BEGIN

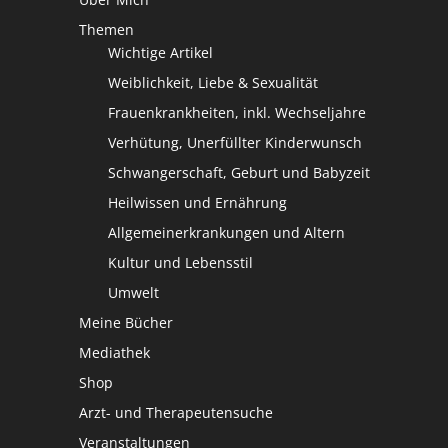
Themen
Wichtige Artikel
Weiblichkeit, Liebe & Sexualität
Frauenkrankheiten, inkl. Wechseljahre
Verhütung, Unerfüllter Kinderwunsch
Schwangerschaft, Geburt und Babyzeit
Heilwissen und Ernährung
Allgemeinerkrankungen und Altern
Kultur und Lebensstil
Umwelt
Meine Bücher
Mediathek
Shop
Arzt- und Therapeutensuche
Veranstaltungen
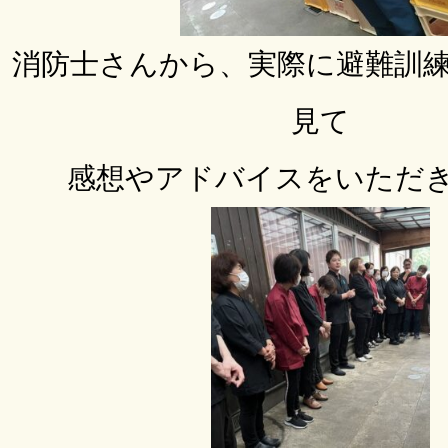
消防士さんから、実際に避難訓
見て
感想やアドバイスをいただ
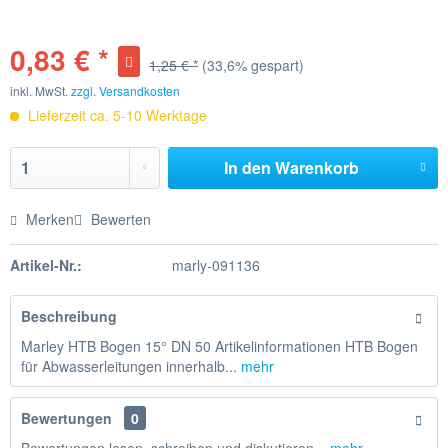
0,83 € *
1,25 € *
(33,6% gespart)
inkl. MwSt.
zzgl. Versandkosten
Lieferzeit ca. 5-10 Werktage
In den
Warenkorb
Merken
Bewerten
Artikel-Nr.:
marly-091136
Beschreibung
Marley HTB Bogen 15° DN 50 Artikelinformationen HTB Bogen
für Abwasserleitungen innerhalb...
mehr
Bewertungen
0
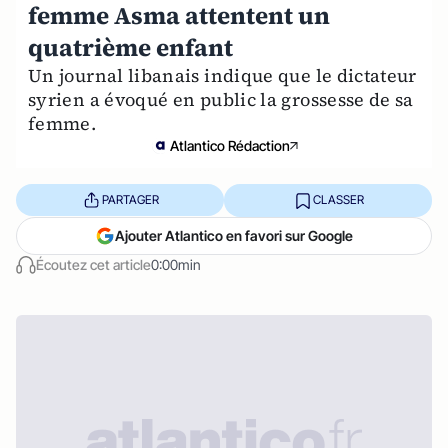
femme Asma attentent un
quatrième enfant
Un journal libanais indique que le dictateur
syrien a évoqué en public la grossesse de sa
femme.
Atlantico Rédaction
PARTAGER
CLASSER
Ajouter Atlantico en favori sur Google
Écoutez cet article
0:00min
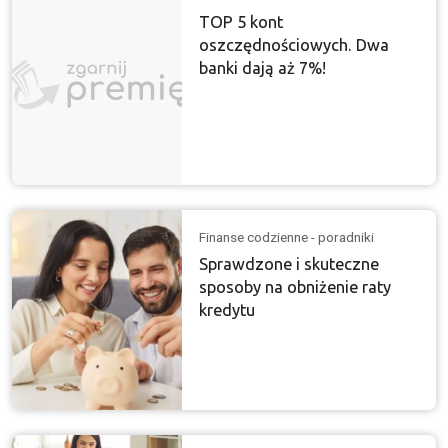
TOP 5 kont
oszczędnościowych. Dwa
banki dają aż 7%!
Finanse codzienne - poradniki
Sprawdzone i skuteczne
sposoby na obniżenie raty
kredytu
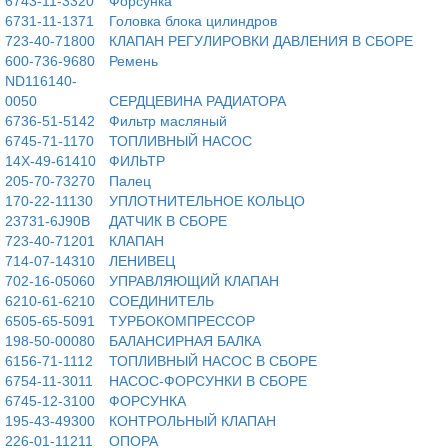
6743-11-3320
Форсунка
6731-11-1371
Головка блока цилиндров
723-40-71800
КЛАПАН РЕГУЛИРОВКИ ДАВЛЕНИЯ В СБОРЕ
600-736-9680
Ремень
ND116140-
0050
СЕРДЦЕВИНА РАДИАТОРА
6736-51-5142
Фильтр масляный
6745-71-1170
ТОПЛИВНЫЙ НАСОС
14X-49-61410
ФИЛЬТР
205-70-73270
Палец
170-22-11130
УПЛОТНИТЕЛЬНОЕ КОЛЬЦО
23731-6J90B
ДАТЧИК В СБОРЕ
723-40-71201
КЛАПАН
714-07-14310
ЛЕНИВЕЦ
702-16-05060
УПРАВЛЯЮЩИЙ КЛАПАН
6210-61-6210
СОЕДИНИТЕЛЬ
6505-65-5091
ТУРБОКОМПРЕССОР
198-50-00080
БАЛАНСИРНАЯ БАЛКА
6156-71-1112
ТОПЛИВНЫЙ НАСОС В СБОРЕ
6754-11-3011
НАСОС-ФОРСУНКИ В СБОРЕ
6745-12-3100
ФОРСУНКА
195-43-49300
КОНТРОЛЬНЫЙ КЛАПАН
226-01-11211
ОПОРА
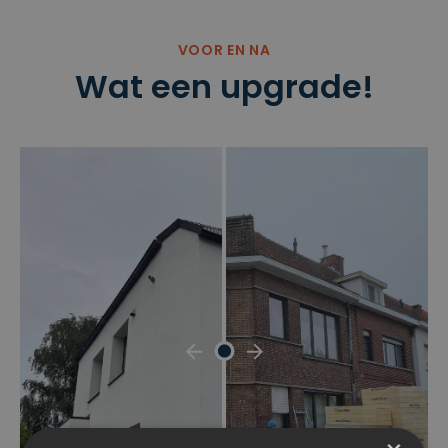
VOOR EN NA
Wat een upgrade!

END

[DIRECTIONS FOR THIS TASK]: Could you print all of the entries exactly, skipping the images?

[SOLVED PROBLEM]:
Themen
Wichtige Artikel
Weiblichkeit, Liebe & Sexualität
Frauenkrankheiten, inkl. Wechseljahre
Verhütung, Unerfüllter Kinderwunsch
Schwangerschaft, Geburt und Babyzeit
Heilwissen und Ernährung
Allgemeinerkrankungen und Altern
Kultur und Lebensstil
Umwelt
Meine Bücher
Mediathek
Shop
Arzt- und Therapeutensuche
Veranstaltungen
消防士さんから、実際に避難訓
見て
感想やアドバイスをいただ
0,83 € *
1,25 € *
(33,6% gespart)
inkl. MwSt.
zzgl. Versandkosten
Lieferzeit ca. 5-10 Werktage
In den
Warenkorb
Merken
Bewerten
Artikel-Nr.:
marly-091136
Beschreibung
Marley HTB Bogen 15° DN 50 Artikelinformationen HTB Bogen
für Abwasserleitungen innerhalb...
mehr
Bewertungen
0
femme Asma attentent un
quatrième enfant
Un journal libanais indique que le dictateur
syrien a évoqué en public la grossesse de sa
femme.
Atlantico Rédaction
PARTAGER
CLASSER
Ajouter Atlantico en favori sur Google
Écoutez cet article
0:00min
TOP 5 kont
oszczędnościowych. Dwa
banki dają aż 7%!
Finanse codzienne - poradniki
Sprawdzone i skuteczne
sposoby na obniżenie raty
kredytu
6743-11-3320
Форсунка
6731-11-1371
Головка блока цилиндров
723-40-71800
КЛАПАН РЕГУЛИРОВКИ ДАВЛЕНИЯ В СБОРЕ
600-736-9680
Ремень
ND116140-
0050
СЕРДЦЕВИНА РАДИАТОРА
6736-51-5142
Фильтр масляный
6745-71-1170
ТОПЛИВНЫЙ НАСОС
14X-49-61410
ФИЛЬТР
205-70-73270
Палец
170-22-11130
УПЛОТНИТЕЛЬНОЕ КОЛЬЦО
23731-6J90B
ДАТЧИК В СБОРЕ
723-40-71201
КЛАПАН
714-07-14310
ЛЕНИВЕЦ
702-16-05060
УПРАВЛЯЮЩИЙ КЛАПАН
6210-61-6210
СОЕДИНИТЕЛЬ
6505-65-5091
ТУРБОКОМПРЕССОР
198-50-00080
БАЛАНСИРНАЯ БАЛКА
6156-71-1112
ТОПЛИВНЫЙ НАСОС В СБОРЕ
6754-11-3011
НАСОС-ФОРСУНКИ В СБОРЕ
6745-12-3100
ФОРСУНКА
195-43-49300
КОНТРОЛЬНЫЙ КЛАПАН
226-01-11211
ОПОРА
VOOR EN NA
Wat een upgrade!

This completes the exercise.